Ernest Gillon was a Belgian footballer who played as a forward for Athletic & Running Club Brussels at the turn of the century.

==Playing career==
Gillon was a member of the Sporting Club de Bruxelles team that participated in the inaugural Belgian championship in 1895–96.

At the end of the season, he joined Athletic & Running Club Brussels, with whom he participated in the 1899 Challenge international du Nord, helping his side to a resounding 10–1 win over French club Sport audomarois in the quarterfinals, but then being knockedout in the semifinals by Club Brugge. Two years later, he refereed the final of the 1901 Challenge International du Nord between Beerschot and Léopold, which ended in a 2–0 win to the former. In the following year, Gillon and Gustave Pelgrims of Léopold were invented by Beerschot to reinforce their team in the upcoming final of the 1902 Challenge International du Nord, which ended in a 4–2 loss to Antwerp FC. He played with Athletic & Running Club Brussels for six years, from 1896 until 1902, when he went to Léopold, where he retired in 1903.

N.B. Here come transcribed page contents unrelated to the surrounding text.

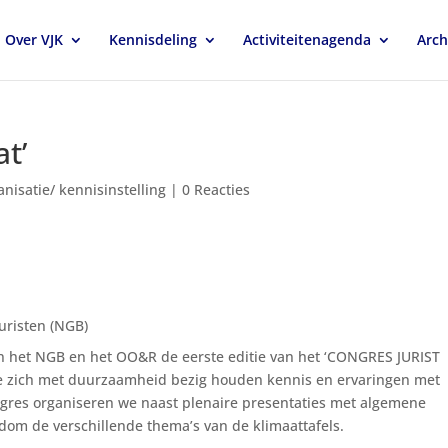
Over VJK
Kennisdeling
Activiteitenagenda
Arch
at’
anisatie/ kennisinstelling
|
0 Reacties
uristen (NGB)
 het NGB en het OO&R de eerste editie van het ‘CONGRES JURIST
die zich met duurzaamheid bezig houden kennis en ervaringen met
ongres organiseren we naast plenaire presentaties met algemene
om de verschillende thema’s van de klimaattafels.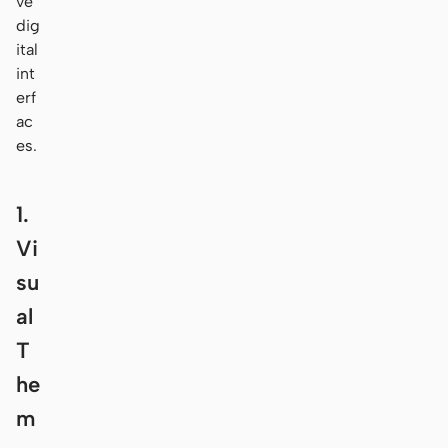
ve
dig
ital
int
erf
ac
es.
1.
Vi
su
al
T
he
m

On 28 April 1901, Gillon was the only Athletic & Running player who participated in the very first match of a Belgian national team at the 1901 Coupe Vanden Abeele, helping his side to a 8–0 trashing of a third-rate Dutch side. He also featured in the next two Coupe Vanden Abeele matches, which also ended in victories to Belgium.

==Later life==
In early 1904, Gillon was among the founders of Société d’Encouragement Football Association (SEFA), an external body independent of the USFSA, the then sports governing body in France. A few months later, on 16 April, the SEFA assembled a France national team to face Corinthians, which was welcomed to Paris by a reception committee that was made up of the most notable figures in French football at the time, including Gillon, Jack Wood, Ernest Weber, William Sleator, Walter Hewson, Philip Tomalin, Alfred Tunmer, Georges Duhamel, and the Paris Committee of the USFSA.